> Task description:
Below are records with pictures. Transcribe exactly, and only, the lines from the line with "microstructural characteristics of" to the line with "International School- Witness", both ends included, but not the pictures.

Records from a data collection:
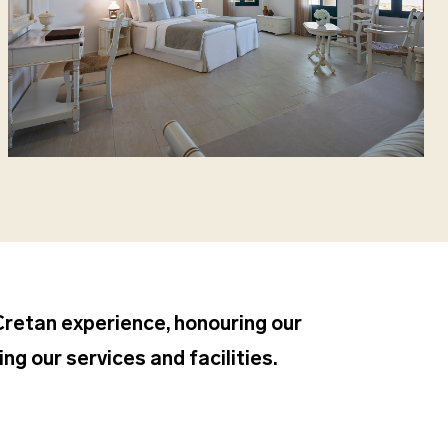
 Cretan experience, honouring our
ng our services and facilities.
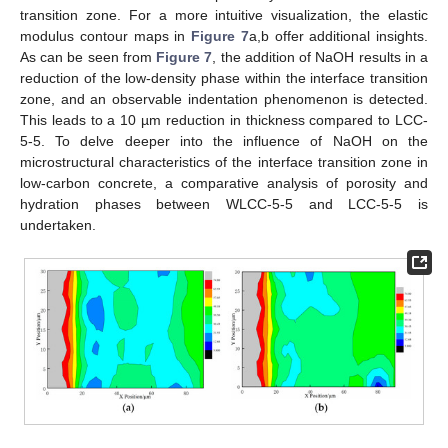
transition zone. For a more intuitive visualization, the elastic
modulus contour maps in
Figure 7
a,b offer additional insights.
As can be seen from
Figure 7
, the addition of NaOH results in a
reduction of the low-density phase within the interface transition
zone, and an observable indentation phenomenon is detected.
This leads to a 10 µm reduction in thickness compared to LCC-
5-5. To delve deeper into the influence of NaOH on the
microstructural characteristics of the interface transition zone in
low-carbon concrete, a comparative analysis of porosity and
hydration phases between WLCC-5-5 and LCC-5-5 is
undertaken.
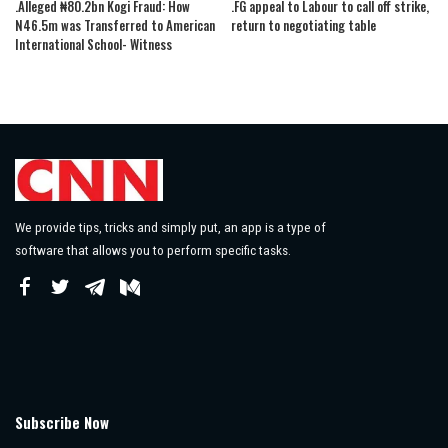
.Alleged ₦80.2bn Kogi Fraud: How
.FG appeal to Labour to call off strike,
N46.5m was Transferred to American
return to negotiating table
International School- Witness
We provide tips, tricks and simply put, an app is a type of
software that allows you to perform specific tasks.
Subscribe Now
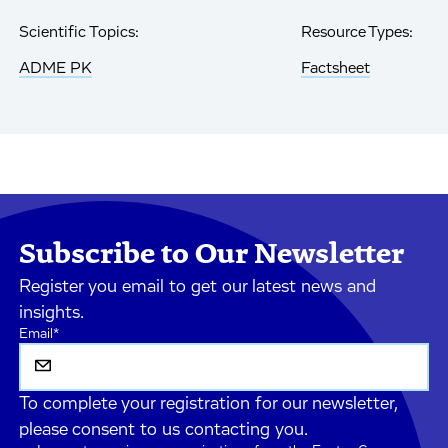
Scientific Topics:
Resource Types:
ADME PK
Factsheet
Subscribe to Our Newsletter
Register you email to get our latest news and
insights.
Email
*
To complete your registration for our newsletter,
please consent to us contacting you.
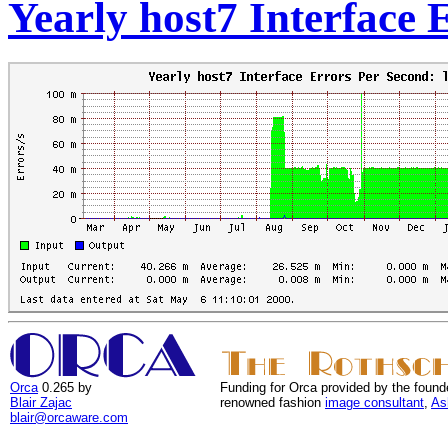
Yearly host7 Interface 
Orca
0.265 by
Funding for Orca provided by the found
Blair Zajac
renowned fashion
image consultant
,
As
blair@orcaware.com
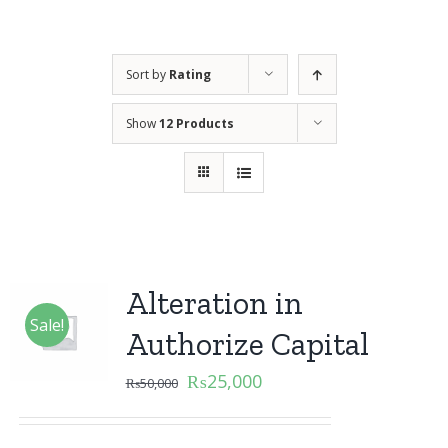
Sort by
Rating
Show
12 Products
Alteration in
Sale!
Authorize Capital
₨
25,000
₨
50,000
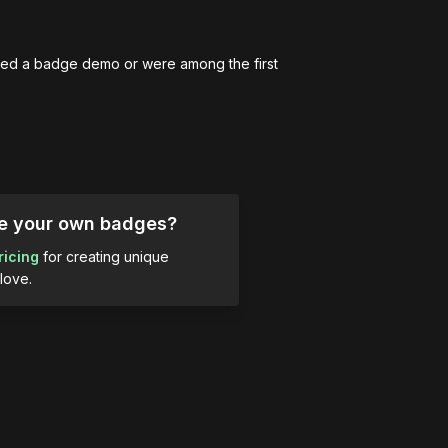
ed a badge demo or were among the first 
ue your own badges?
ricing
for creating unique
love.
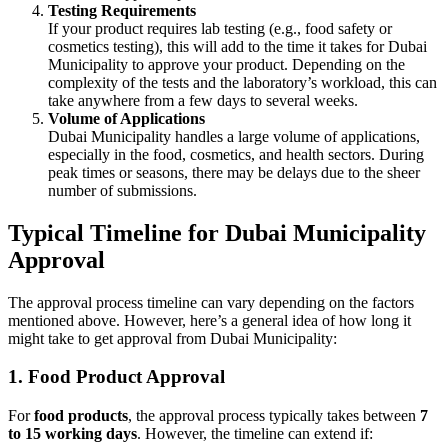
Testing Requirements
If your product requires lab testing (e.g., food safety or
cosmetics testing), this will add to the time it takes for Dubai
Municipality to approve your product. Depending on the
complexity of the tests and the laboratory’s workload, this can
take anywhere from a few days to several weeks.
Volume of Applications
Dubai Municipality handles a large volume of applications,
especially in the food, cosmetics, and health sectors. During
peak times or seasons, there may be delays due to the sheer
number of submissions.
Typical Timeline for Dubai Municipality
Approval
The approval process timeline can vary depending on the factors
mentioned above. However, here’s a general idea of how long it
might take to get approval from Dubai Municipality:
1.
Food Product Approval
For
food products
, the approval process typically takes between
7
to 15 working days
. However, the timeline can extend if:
--
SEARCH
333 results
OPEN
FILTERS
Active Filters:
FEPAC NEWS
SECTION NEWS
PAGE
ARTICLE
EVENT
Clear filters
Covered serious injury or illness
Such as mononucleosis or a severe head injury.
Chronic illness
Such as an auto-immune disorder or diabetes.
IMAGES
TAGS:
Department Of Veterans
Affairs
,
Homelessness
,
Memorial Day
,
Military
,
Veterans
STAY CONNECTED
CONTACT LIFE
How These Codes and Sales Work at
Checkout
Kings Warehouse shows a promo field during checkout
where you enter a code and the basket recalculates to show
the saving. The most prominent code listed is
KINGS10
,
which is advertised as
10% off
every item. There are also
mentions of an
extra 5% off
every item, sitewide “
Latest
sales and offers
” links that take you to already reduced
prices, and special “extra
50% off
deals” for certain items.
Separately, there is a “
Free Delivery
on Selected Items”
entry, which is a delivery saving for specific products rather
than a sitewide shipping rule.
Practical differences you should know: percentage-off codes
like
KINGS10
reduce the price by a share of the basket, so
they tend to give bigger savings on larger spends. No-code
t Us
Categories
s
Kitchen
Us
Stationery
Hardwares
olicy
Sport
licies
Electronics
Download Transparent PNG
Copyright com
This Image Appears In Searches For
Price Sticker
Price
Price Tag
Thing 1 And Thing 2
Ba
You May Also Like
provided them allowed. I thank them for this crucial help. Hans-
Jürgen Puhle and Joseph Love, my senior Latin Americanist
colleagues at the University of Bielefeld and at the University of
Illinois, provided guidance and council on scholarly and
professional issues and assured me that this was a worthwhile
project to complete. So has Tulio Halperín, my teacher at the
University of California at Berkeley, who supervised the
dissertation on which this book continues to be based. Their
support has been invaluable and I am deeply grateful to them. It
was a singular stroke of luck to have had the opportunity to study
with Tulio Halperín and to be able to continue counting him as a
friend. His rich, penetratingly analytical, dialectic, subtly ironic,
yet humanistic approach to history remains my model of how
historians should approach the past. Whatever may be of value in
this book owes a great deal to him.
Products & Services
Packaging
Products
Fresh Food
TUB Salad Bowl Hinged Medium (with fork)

> Answer to the exercise:
microstructural characteristics of the interface transition zone in
low-carbon concrete, a comparative analysis of porosity and
hydration phases between WLCC-5-5 and LCC-5-5 is
undertaken.
.Alleged ₦80.2bn Kogi Fraud: How
.FG appeal to Labour to call off strike,
N46.5m was Transferred to American
return to negotiating table
International School- Witness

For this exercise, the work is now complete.